*** Provided data ***

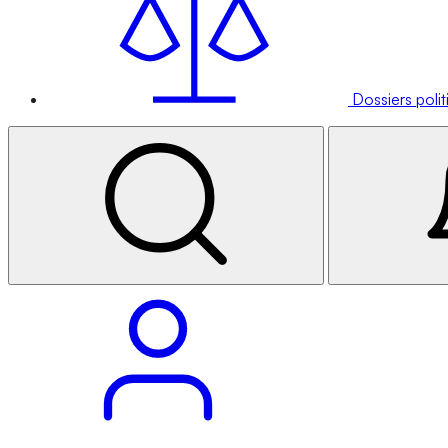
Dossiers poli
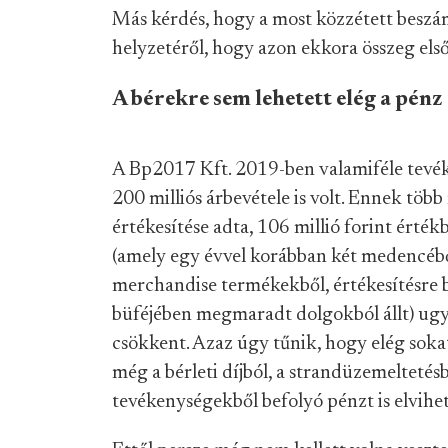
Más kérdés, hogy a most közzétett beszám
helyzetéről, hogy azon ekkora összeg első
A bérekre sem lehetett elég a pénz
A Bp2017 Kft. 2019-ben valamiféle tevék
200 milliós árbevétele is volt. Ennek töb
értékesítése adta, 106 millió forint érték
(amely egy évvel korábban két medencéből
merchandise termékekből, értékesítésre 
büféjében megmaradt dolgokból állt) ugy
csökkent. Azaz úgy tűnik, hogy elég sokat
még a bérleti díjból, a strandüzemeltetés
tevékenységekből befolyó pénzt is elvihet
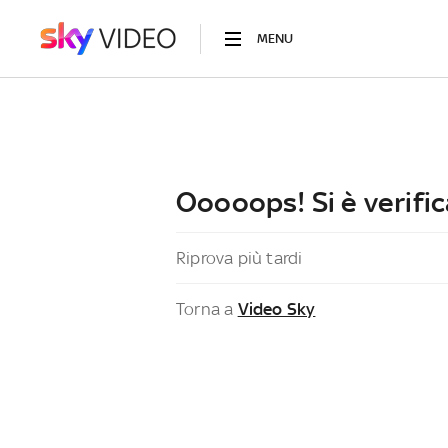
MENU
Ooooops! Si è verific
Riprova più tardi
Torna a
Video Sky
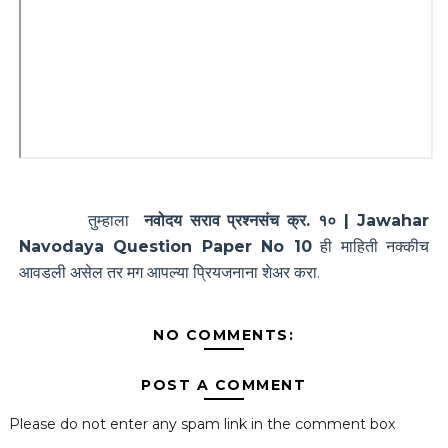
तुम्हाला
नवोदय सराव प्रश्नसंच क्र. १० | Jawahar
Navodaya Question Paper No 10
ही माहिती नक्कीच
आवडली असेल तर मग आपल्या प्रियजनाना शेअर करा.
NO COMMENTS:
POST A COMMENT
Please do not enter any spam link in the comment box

*** End of Provided data ***

* [Work instructions]:
Give back, word for word, the lines from the one with "POST A COMMENT" through the last line of the entries, both included, and no other line.

* [Exercise result]:
POST A COMMENT
Please do not enter any spam link in the comment box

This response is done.